━━ Provided records

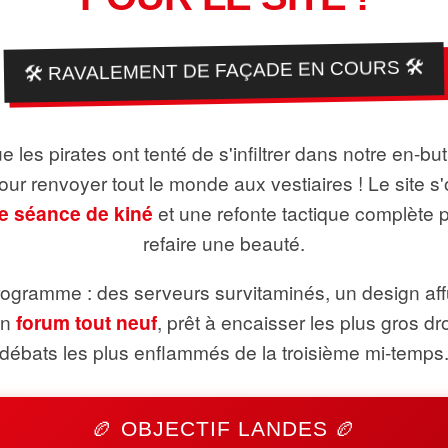
🛠️ RAVALEMENT DE FAÇADE EN COURS 🛠️
 les pirates ont tenté de s'infiltrer dans notre en-bu
pour renvoyer tout le monde aux vestiaires ! Le site s'
e séance de kiné
et une refonte tactique complète 
refaire une beauté.
ogramme : des serveurs survitaminés, un design aff
un
forum tout neuf
, prêt à encaisser les plus gros dr
débats les plus enflammés de la troisième mi-temps
🏉 OBJECTIF LANDES 🏉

━━━━

## Your instructions
For this exercise, transcribe the data exactly but without its pictures.

## Result
🛠️ RAVALEMENT DE FAÇADE EN COURS 🛠️
 les pirates ont tenté de s'infiltrer dans notre en-bu
pour renvoyer tout le monde aux vestiaires ! Le site s'
e séance de kiné
et une refonte tactique complète 
refaire une beauté.
ogramme : des serveurs survitaminés, un design aff
un
forum tout neuf
, prêt à encaisser les plus gros dr
débats les plus enflammés de la troisième mi-temps
🏉 OBJECTIF LANDES 🏉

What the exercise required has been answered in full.